You never know how someone will touch your life — just ask Steve Walker, a retired RCMP officer and now the national president of the RCMP Veterans’ Association. He has amassed nearly 40 years of service to the RCMP along the way.
Walker came from Buchans, which could be considered a hotbed of youth drawn to police work due in part, Walker says, to the many great RCMP officers who served the community over the years.
“There have been a lot of RCMP and RNC officers from Buchans. It had a lot to do with the interaction of the members with the children in the area,’’ Walker said.
“They coached us kids in hockey, in softball, and served as role models for us. The one whom I credit the most as being that role model was Const. Lee Fraser — originally from Nova Scotia — who got involved in the softball program.’’
After high school, Walker studied at Memorial University prior to joining the RCMP in 1980. He and his wife, Michelle, currently reside in Winnipeg and have two adult daughters. He is a member of the association’s Manitoba division.
Walker said he would have been happy to work in his home province after leaving Depot — his wife is from Newfoundland as well — but over time, that wasn’t to materialize.
Instead, he worked his way through a host of posts and positions in Manitoba prior to retiring.
“The RCMP provided me with a good life, filled with many opportunities." — Steve Walker
He served in “D” Division (Manitoba) in small towns, First Nations and isolated posts, along with stints in organized crime and major crime investigative units.
Walker joined the vets association in 2012.
“The RCMP provided me with a good life, filled with many opportunities,’’ he said.

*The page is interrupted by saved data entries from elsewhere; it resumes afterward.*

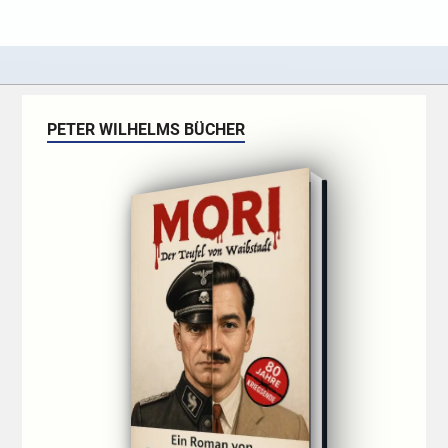
PETER WILHELMS BÜCHER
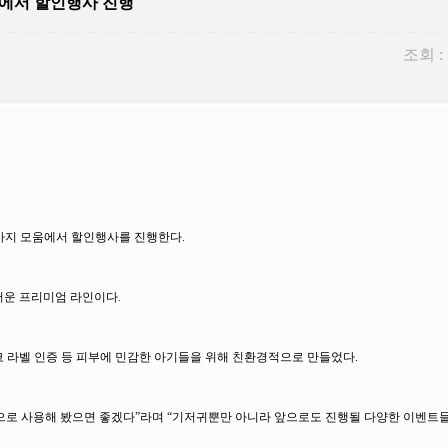
움에서 할인행사 진행
조회 :
까지 모움에서 할인행사를 진행한다.
러운 프리미엄 라인이다.
에코 라벨 인증 등 피부에 민감한 아기들을 위해 친환경적으로 만들었다.
로 사용해 봤으면 좋겠다”라며 “기저귀뿐만 아니라 앞으로도 진행될 다양한 이벤트들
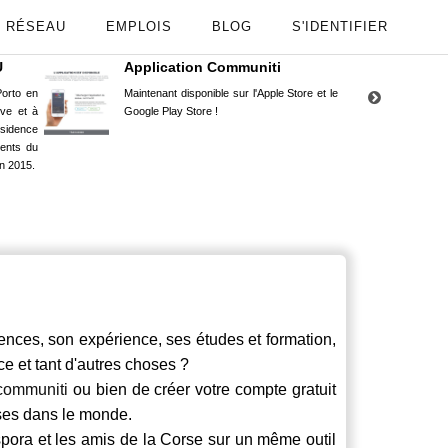
RÉSEAU
EMPLOIS
BLOG
S'IDENTIFIER
U
Application Communiti
RE
orto en
Maintenant disponible sur l'Apple Store et le
Situ
uve et à
Google Play Store !
Cors
ésidence
moin
ents du
Capu
n 2015.
stud
nces, son expérience, ses études et formation,
ce et tant d'autres choses ?
communiti
ou bien de créer votre compte gratuit
rses dans le monde.
spora et les amis de la Corse sur un même outil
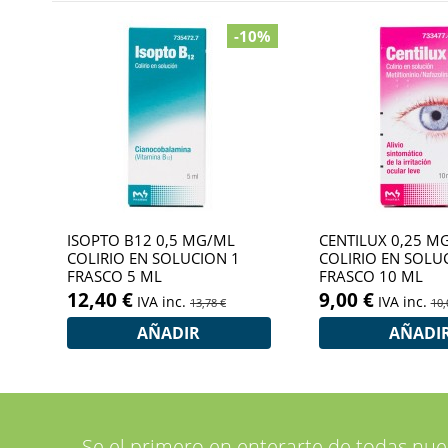
-10%
ISOPTO B12 0,5 MG/ML
CENTILUX 0,25 M
COLIRIO EN SOLUCION 1
COLIRIO EN SOLU
FRASCO 5 ML
FRASCO 10 ML
12,40 €
9,00 €
IVA inc.
IVA inc.
13,78 €
10,
AÑADIR
AÑADI
Se el primero en enterarte de todas nu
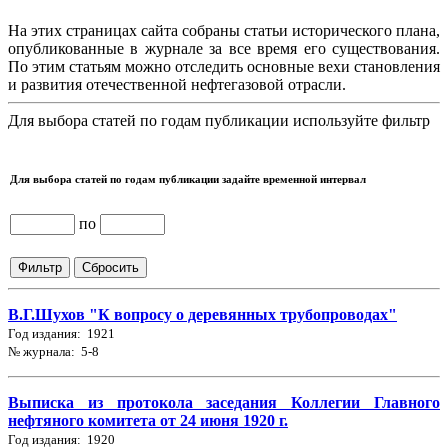
На этих страницах сайта собраны статьи исторического плана,
опубликованные в журнале за все время его существования.
По этим статьям можно отследить основные вехи становления
и развития отечественной нефтегазовой отрасли.
Для выбора статей по годам публикации используйте фильтр
Для выбора статей по годам публикации задайте временной интервал
по
В.Г.Шухов "К вопросу о деревянных трубопроводах"
Год издания: 1921
№ журнала: 5-8
Выписка из протокола заседания Коллегии Главного
нефтяного комитета от 24 июня 1920 г.
Год издания: 1920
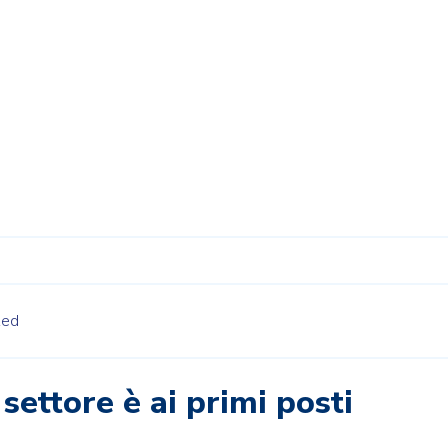
zed
 settore è ai primi posti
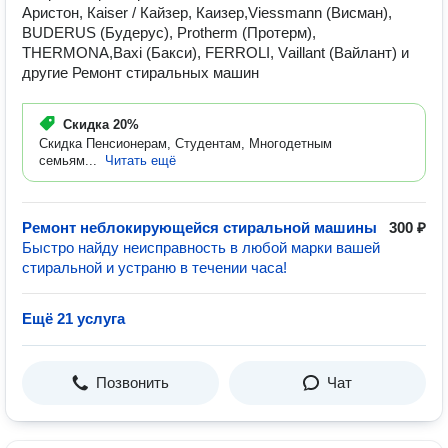
Аристон, Каisеr / Кайзер, Каизер,Viеssmаnn (Висман),
ВUDЕRUS (Будерус), Рrоthеrm (Протерм),
ТНЕRМОNА,Вахi (Бакси), FЕRRОLI, Vаillаnt (Вайлант) и
другие Ремонт стиральных машин
Скидка
20%
Скидка Пенсионерам, Студентам, Многодетным
семьям...
Читать ещё
Ремонт неблокирующейся стиральной машины
300 ₽
Быстро найду неисправность в любой марки вашей
стиральной и устраню в течении часа!
Ещё 21 услуга
Позвонить
Чат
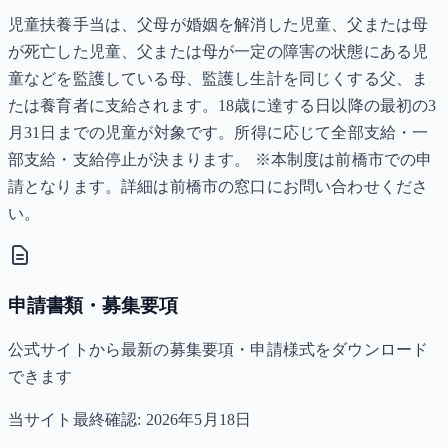
児童扶養手当は、父母が婚姻を解消した児童、父または母
が死亡した児童、父または母が一定の障害の状態にある児
童などを監護している母、監護し生計を同じくする父、ま
たは養育者に支給されます。18歳に達する日以降の最初の3
月31日までの児童が対象です。所得に応じて全部支給・一
部支給・支給停止が決まります。 ※本制度は前橋市での申
請となります。詳細は前橋市の窓口にお問い合わせくださ
い。
申請書類・募集要項
公式サイトから最新の募集要項・申請様式をダウンロード
できます
当サイト最終確認:
2026年5月18日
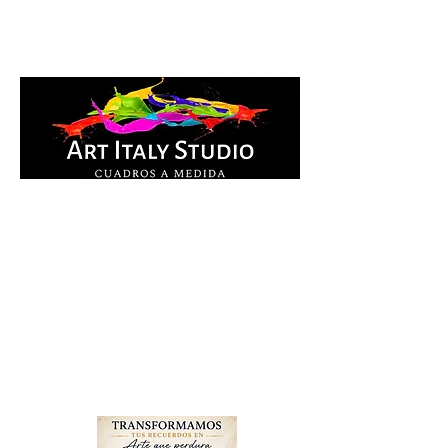
Cuadros Impresos en
lienzo y pintados a
mano, listos para colgar.
Te ayudamos por
WhatsApp a elegir el
diseño y la medida ideal
para tu espacio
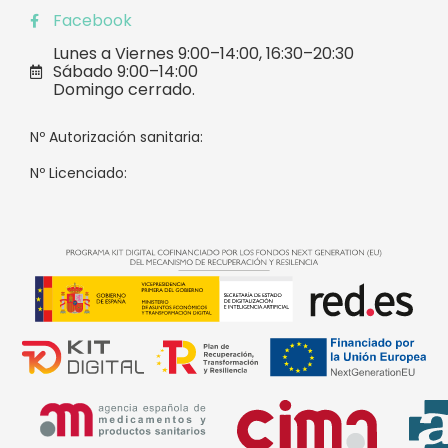
Facebook
Lunes a Viernes 9:00–14:00, 16:30–20:30
Sábado 9:00–14:00
Domingo cerrado.
Nº Autorización sanitaria:
Nº Licenciado:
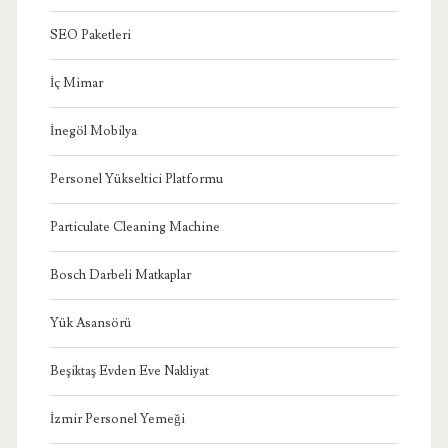
SEO Paketleri
İç Mimar
İnegöl Mobilya
Personel Yükseltici Platformu
Particulate Cleaning Machine
Bosch Darbeli Matkaplar
Yük Asansörü
Beşiktaş Evden Eve Nakliyat
İzmir Personel Yemeği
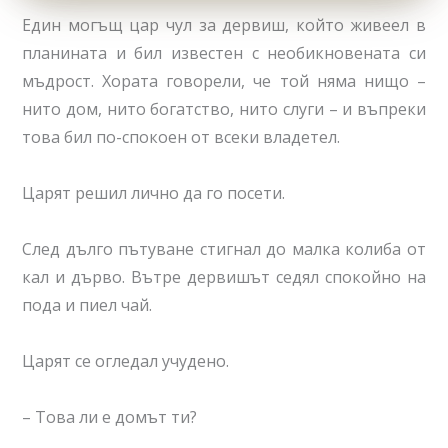
Един могъщ цар чул за дервиш, който живеел в
планината и бил известен с необикновената си
мъдрост. Хората говорели, че той няма нищо –
нито дом, нито богатство, нито слуги – и въпреки
това бил по-спокоен от всеки владетел.
Царят решил лично да го посети.
След дълго пътуване стигнал до малка колиба от
кал и дърво. Вътре дервишът седял спокойно на
пода и пиел чай.
Царят се огледал учудено.
– Това ли е домът ти?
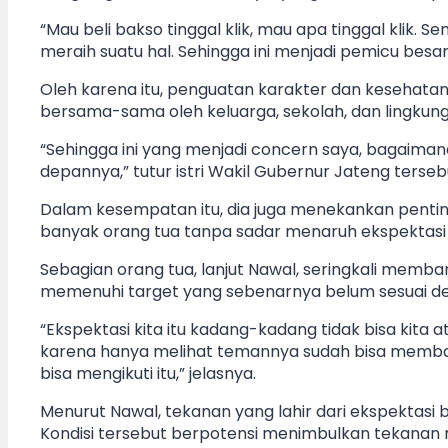
“Mau beli bakso tinggal klik, mau apa tinggal klik. 
meraih suatu hal. Sehingga ini menjadi pemicu besa
Oleh karena itu, penguatan karakter dan kesehatan
bersama-sama oleh keluarga, sekolah, dan lingkung
“Sehingga ini yang menjadi concern saya, bagaima
depannya,” tutur istri Wakil Gubernur Jateng terseb
Dalam kesempatan itu, dia juga menekankan pentin
banyak orang tua tanpa sadar menaruh ekspektasi te
Sebagian orang tua, lanjut Nawal, seringkali mem
memenuhi target yang sebenarnya belum sesuai 
“Ekspektasi kita itu kadang-kadang tidak bisa kita
karena hanya melihat temannya sudah bisa membaca,
bisa mengikuti itu,” jelasnya.
Menurut Nawal, tekanan yang lahir dari ekspektas
Kondisi tersebut berpotensi menimbulkan tekana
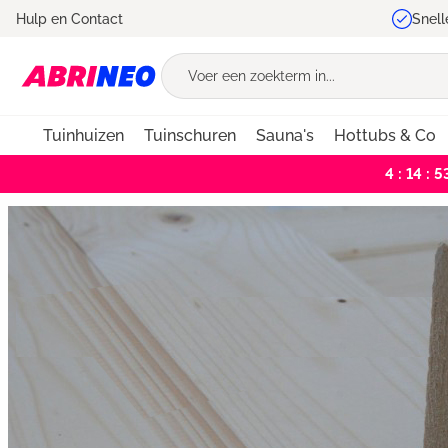
Hulp en Contact
Snell
oekopdracht
Ga naar de hoofdnavigatie
Tuinhuizen
Tuinschuren
Sauna's
Hottubs & Co
4 : 14 : 5
Bildergalerie überspringen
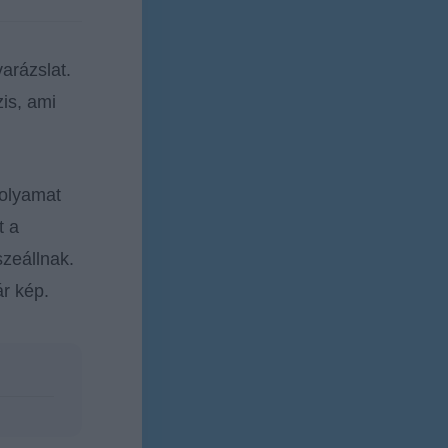
arázslat.
is, ami
folyamat
t a
zeállnak.
r kép.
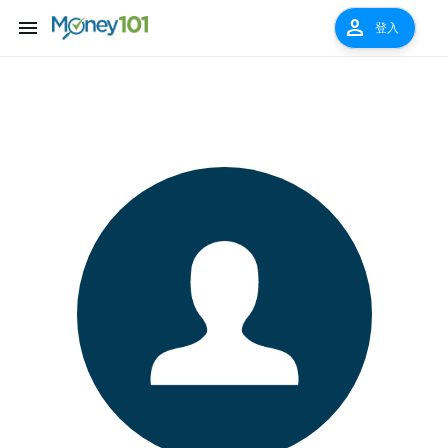
menu
person
登入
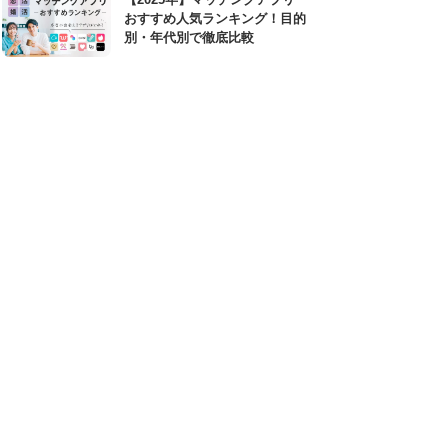
おすすめ人気ランキング！目的
別・年代別で徹底比較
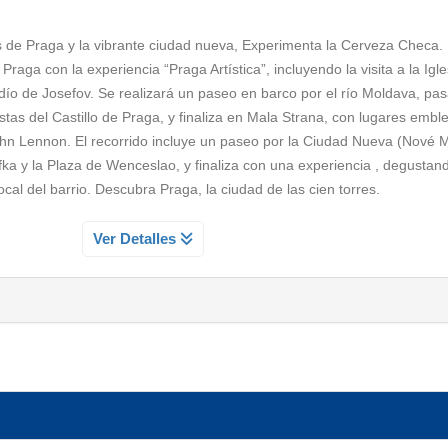
ús de Praga y la vibrante ciudad nueva, Experimenta la Cerveza Checa.
raga con la experiencia “Praga Artística”, incluyendo la visita a la Igle
udío de Josefov. Se realizará un paseo en barco por el río Moldava, pa
stas del Castillo de Praga, y finaliza en Mala Strana, con lugares embl
hn Lennon. El recorrido incluye un paseo por la Ciudad Nueva (Nové 
 y la Plaza de Wenceslao, y finaliza con una experiencia , degustan
ocal del barrio. Descubra Praga, la ciudad de las cien torres.
 CON CERVEZA LOCAL INCLUIDA
Ver Detalles
vé Mesto, el barrio moderno de Praga, visitando los lugares y monum
 Kafka y la emblemática Plaza de Wenceslao. La experiencia finaliza 
a cervecería típica del barrio, ideal para conocer una de las tradicion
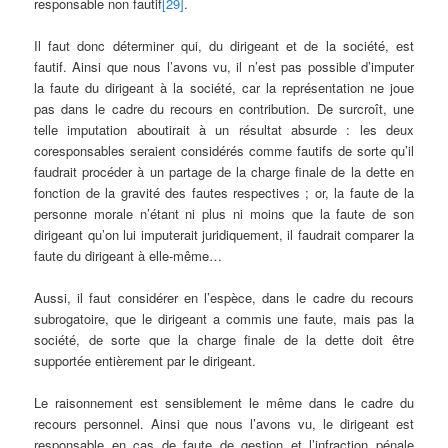
responsable non fautif
[29]
.
Il faut donc déterminer qui, du dirigeant et de la société, est
fautif. Ainsi que nous l’avons vu, il n’est pas possible d’imputer
la faute du dirigeant à la société, car la représentation ne joue
pas dans le cadre du recours en contribution. De surcroît, une
telle imputation aboutirait à un résultat absurde : les deux
coresponsables seraient considérés comme fautifs de sorte qu’il
faudrait procéder à un partage de la charge finale de la dette en
fonction de la gravité des fautes respectives ; or, la faute de la
personne morale n’étant ni plus ni moins que la faute de son
dirigeant qu’on lui imputerait juridiquement, il faudrait comparer la
faute du dirigeant à elle-même…
Aussi, il faut considérer en l’espèce, dans le cadre du recours
subrogatoire, que le dirigeant a commis une faute, mais pas la
société, de sorte que la charge finale de la dette doit être
supportée entièrement par le dirigeant.
Le raisonnement est sensiblement le même dans le cadre du
recours personnel. Ainsi que nous l’avons vu, le dirigeant est
responsable en cas de faute de gestion et l’infraction pénale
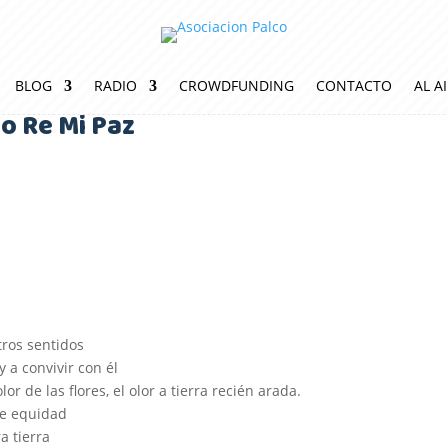
BLOG
RADIO
CROWDFUNDING
CONTACTO
AL A
o Re Mi Paz
tros sentidos
 a convivir con él
or de las flores, el olor a tierra recién arada.
de equidad
a tierra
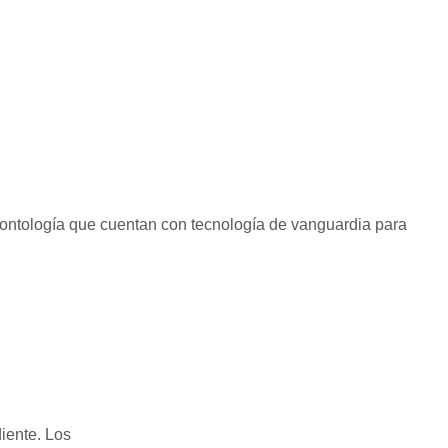
ntología que cuentan con tecnología de vanguardia para
iente. Los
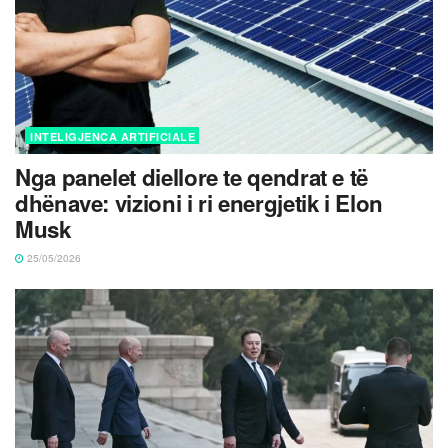
INTELIGJENCA ARTIFICIALE
Nga panelet diellore te qendrat e të
dhënave: vizioni i ri energjetik i Elon
Musk
25/05/2026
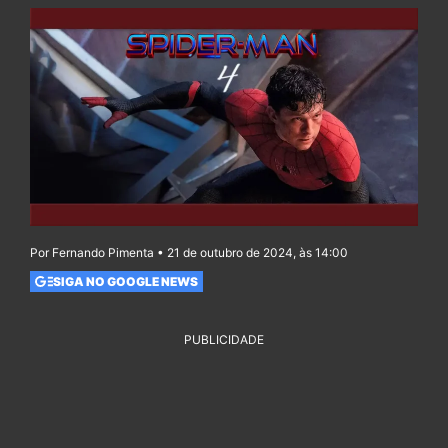
Por Fernando Pimenta • 21 de outubro de 2024, às 14:00
SIGA NO GOOGLE NEWS
PUBLICIDADE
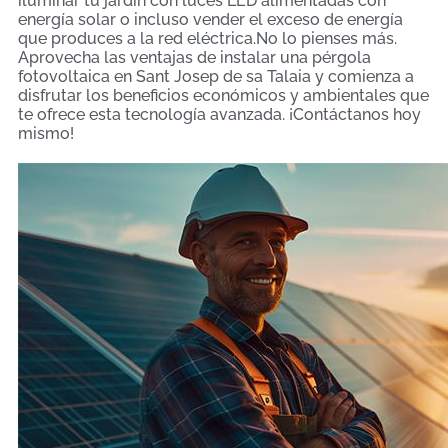
iluminar tu jardín con luces LED alimentadas con
energía solar o incluso vender el exceso de energía
que produces a la red eléctrica.No lo pienses más.
Aprovecha las ventajas de instalar una pérgola
fotovoltaica en Sant Josep de sa Talaia y comienza a
disfrutar los beneficios económicos y ambientales que
te ofrece esta tecnología avanzada. ¡Contáctanos hoy
mismo!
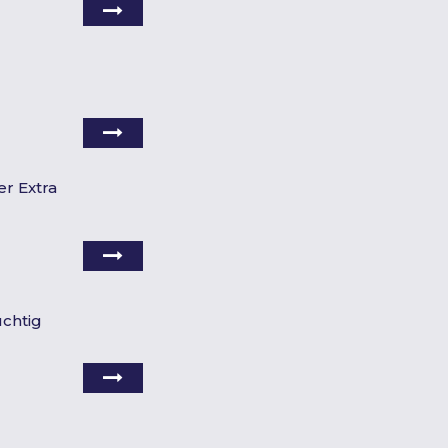
r Extra
uchtig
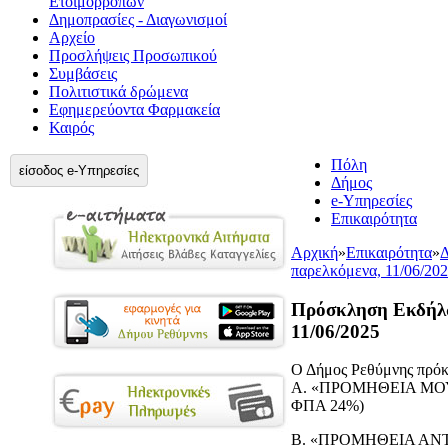
Ετοιμορρόπων
Δημοπρασίες - Διαγωνισμοί
Αρχείο
Προσλήψεις Προσωπικού
Συμβάσεις
Πολιτιστικά δρώμενα
Εφημερεύοντα Φαρμακεία
Καιρός
Πόλη
είσοδος e-Υπηρεσίες
Δήμος
e-Υπηρεσίες
Επικαιρότητα
Αρχική
»
Επικαιρότητα
»
Δ
παρελκόμενα, 11/06/20
Πρόσκληση Εκδήλω
11/06/2025
Ο Δήμος Ρεθύμνης πρόκε
Α. «ΠΡΟΜΗΘΕΙΑ ΜΟΥΣΙΚ
ΦΠΑ 24%)
Β. «ΠΡΟΜΗΘΕΙΑ ΑΝΤΑ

He spent nearly a year as a secondee to the Ottawa Police Service, and acted as lead investigator and case manager for the investigation into the RCMP pension and insurance plans.
In addition, he testified before Parliament’s public accounts committee, and following the committee hearings all moneys from the pension and insurance plans that were spent questionably were returned.
Through his involvement with the RCMP pension finance oversight, he collaborated on the permanent changes made to reporting and accountability procedures.
Members of the RCMP vets continue to promote activities that are in the best interest of Canada and they constantly communicate and aid regular members of the RCMP.
“I wanted to ensure we modernize the way we do business,’’ he said.
“The younger people now are more technically savvy, and I wanted to make sure we offered that to the membership.”
He is big on advocacy — veterans helping veterans — in addition to communications, where the membership gets a steady stream of reliable information. There is an advocate for this part of the system based in Prince Edward Island. She deals with matters or problems to help get answers and assistance to members from Victoria to St. John’s.
The Newfoundland Labrador division of the RCMP Veterans’ Association was organized in 1977 with 53 former members of the RCMP. The division now has 289 members across the province who work in support of many community and charitable organizations and events.
It also engages in other volunteer projects such as feeding the homeless and participates in the N.L. Police and Peace Officers Memorial Association.
Walker’s one-year term is up in June and he plans to re-offer as president.
Walker hopes he will be fortunate enough to regain the position so he can continue helping retired members of the RCMP Veterans’ Association in addition to serving on a host of advisory committees.
“I do sit on a lot of committees with the RCMP. I want to expand the advocacy programs. I am fairly busy each day, dealing with eight-10 emails,’’ he said
“It is my hope to be voted back in, so I can continue to be active.”